Leeds United Lose Employment Tribunal Case
As a follow up to my recent article regarding the Employment Tribunal case Leeds United were facing, the verdict from the Tribunal has now been released.
Leeds United lost both claims against them, namely unfair dismissal and sex discrimination. Lucy Ward, who worked for the Club for 17 years as their Education & Welfare Officer, claimed unfair dismissal when she was sacked from the Club in July 2015.
She claimed to have suffered awful treatment and discrimination as a result of her relationship with Neil Redfearn, former Manager and Academy boss at the Club.
Speaking after the hearing, Ms Ward said “It’s bitter sweet but I’m really pleased. I’ve spent 17 years building up a really good reputation at Leeds for it to be destroyed by the current ownership of Leeds, of this wonderful club.”
“It’s a club I love dearly. I have enjoyed all my time here. It’s really a bitter sweet moment – it’s a victory for me but really difficult to describe.”
“I think now my name was absolutely cleared. There were a lot of things said about me that weren’t true and I think the judge said that.”
The Employment Judge (and accompanying panel as the case included a claim for discrimination) clearly favoured the evidence of Ms Ward and stated he felt she was a “truthful and credible” witness. He went on to state that he felt Adam Pearson, former Leeds United Executive Director was not a “credible or reliable” witness and that Club Secretary Stuart Hayton, who had denied there was a “culture of discrimination” at Elland Road, was also found to have given evidence that was not deemed to be “entirely credible”.
Employment Judge Stephen Keevash reportedly said “We conclude that this dismissal was unfair and that there was a gross unreasonable breach of the ACAS code of conduct.”
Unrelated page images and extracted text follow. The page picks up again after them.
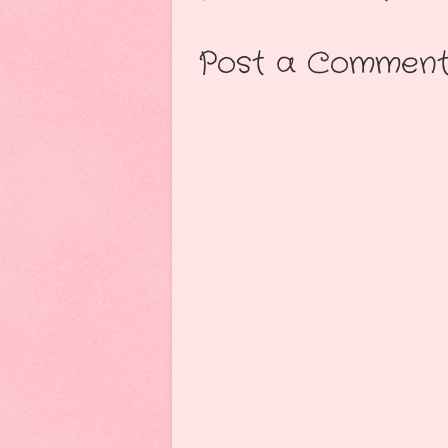
Post a Commen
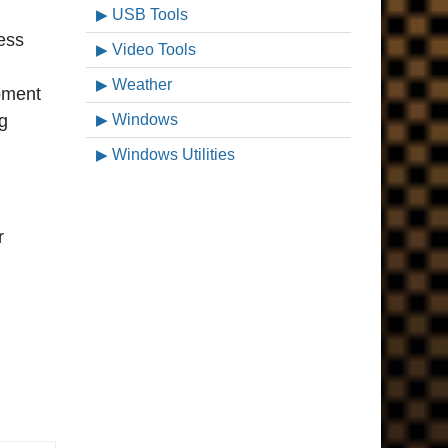
USB Tools
less
Video Tools
Weather
pment
ng
Windows
Windows Utilities
r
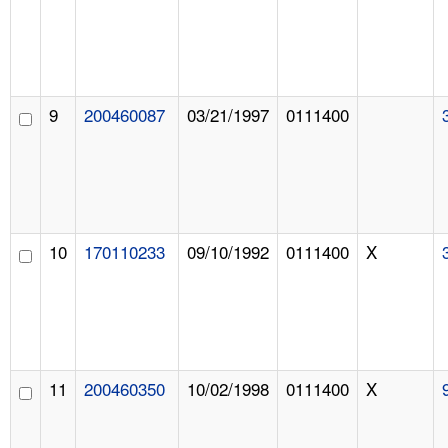
9
200460087
03/21/1997
0111400
10
170110233
09/10/1992
0111400
X
11
200460350
10/02/1998
0111400
X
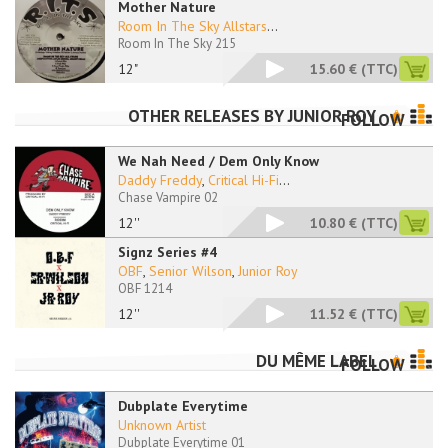
Mother Nature
Room In The Sky Allstars
...
Room In The Sky 215
12"
15.60 €
(TTC)
OTHER RELEASES BY
JUNIOR ROY
FOLLOW
We Nah Need / Dem Only Know
Daddy Freddy
,
Critical Hi-Fi
...
Chase Vampire 02
12''
10.80 €
(TTC)
Signz Series #4
OBF
,
Senior Wilson
,
Junior Roy
OBF 1214
12''
11.52 €
(TTC)
DU MÊME LABEL
FOLLOW
Dubplate Everytime
Unknown Artist
Dubplate Everytime 01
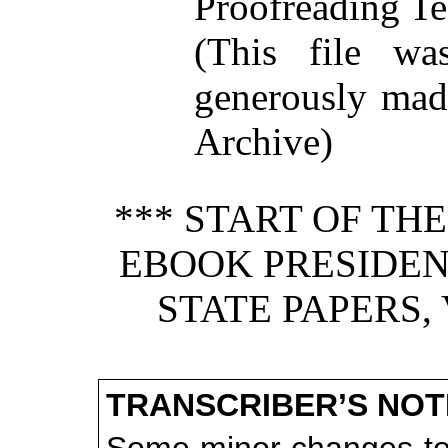
Proofreading Te
(This file w
generously made
Archive)
*** START OF TH
EBOOK PRESIDEN
STATE PAPERS, 
TRANSCRIBER’S NOT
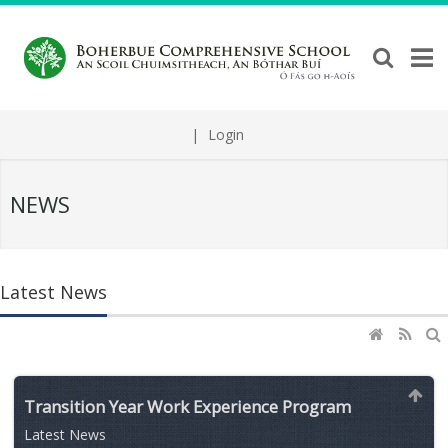
|
Login
NEWS
Latest News
Transition Year Work Experience Program
Latest News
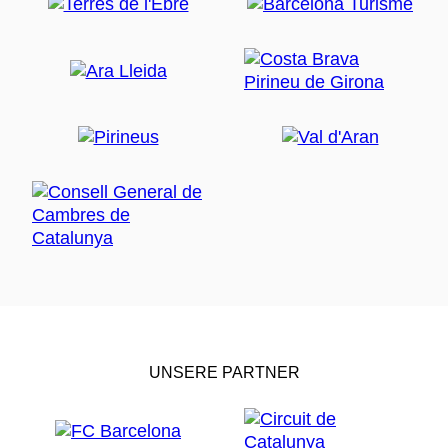
UNSERE PARTNER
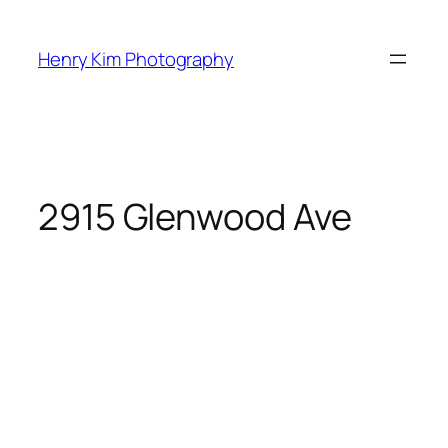
Skip
to
Henry Kim Photography
content
2915 Glenwood Ave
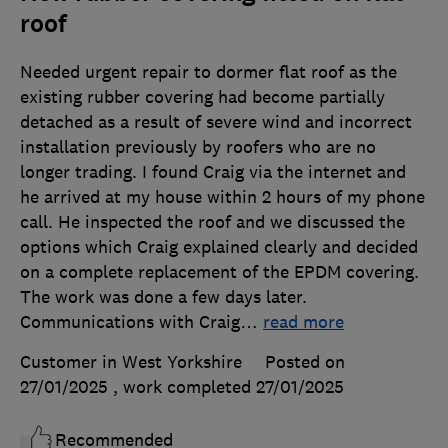
roof
Needed urgent repair to dormer flat roof as the
existing rubber covering had become partially
detached as a result of severe wind and incorrect
installation previously by roofers who are no
longer trading. I found Craig via the internet and
he arrived at my house within 2 hours of my phone
call. He inspected the roof and we discussed the
options which Craig explained clearly and decided
on a complete replacement of the EPDM covering.
The work was done a few days later.
Communications with Craig
…
read more
Customer in West Yorkshire
Posted on
27/01/2025
, work completed
27/01/2025
Recommended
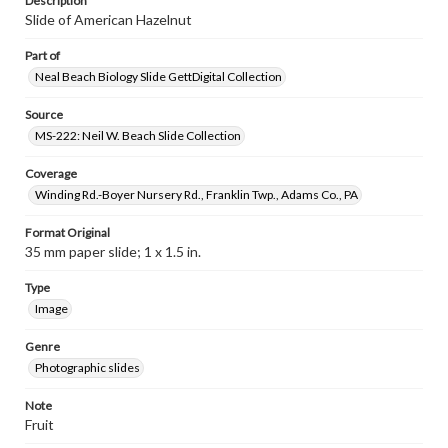
Description
Slide of American Hazelnut
Part of
Neal Beach Biology Slide GettDigital Collection
Source
MS-222: Neil W. Beach Slide Collection
Coverage
Winding Rd.-Boyer Nursery Rd., Franklin Twp., Adams Co., PA
Format Original
35 mm paper slide; 1 x 1.5 in.
Type
Image
Genre
Photographic slides
Note
Fruit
“We find it extraordinary that this respondent had no basic awareness of the ACAS code or what it contained and that it failed to comply with what are regarded as basic principles.”
The case will now be listed for a remedy hearing when the Judge will decide the level of compensation to be awarded to Ms Ward. If Leeds United want to keep the amount of compensation out of the public domain, they may try and settle the matter before the remedy hearing and include a confidentiality clause in any agreed terms. They may well be advised to do this given the that the Judges’ comments would potentially point towards Ms Ward gaining an increase in the level of damages awarded to her due to the Judge’s reference to breach of the ACAS code. The Tribunal has the power to uplift any award by up to 25% if it believes a company has failed to follow the code, and given the Judge’s comments that there was a “gross unreasonable breach” of the code, it would appear highly likely Ms Ward received at least some increase on this basis.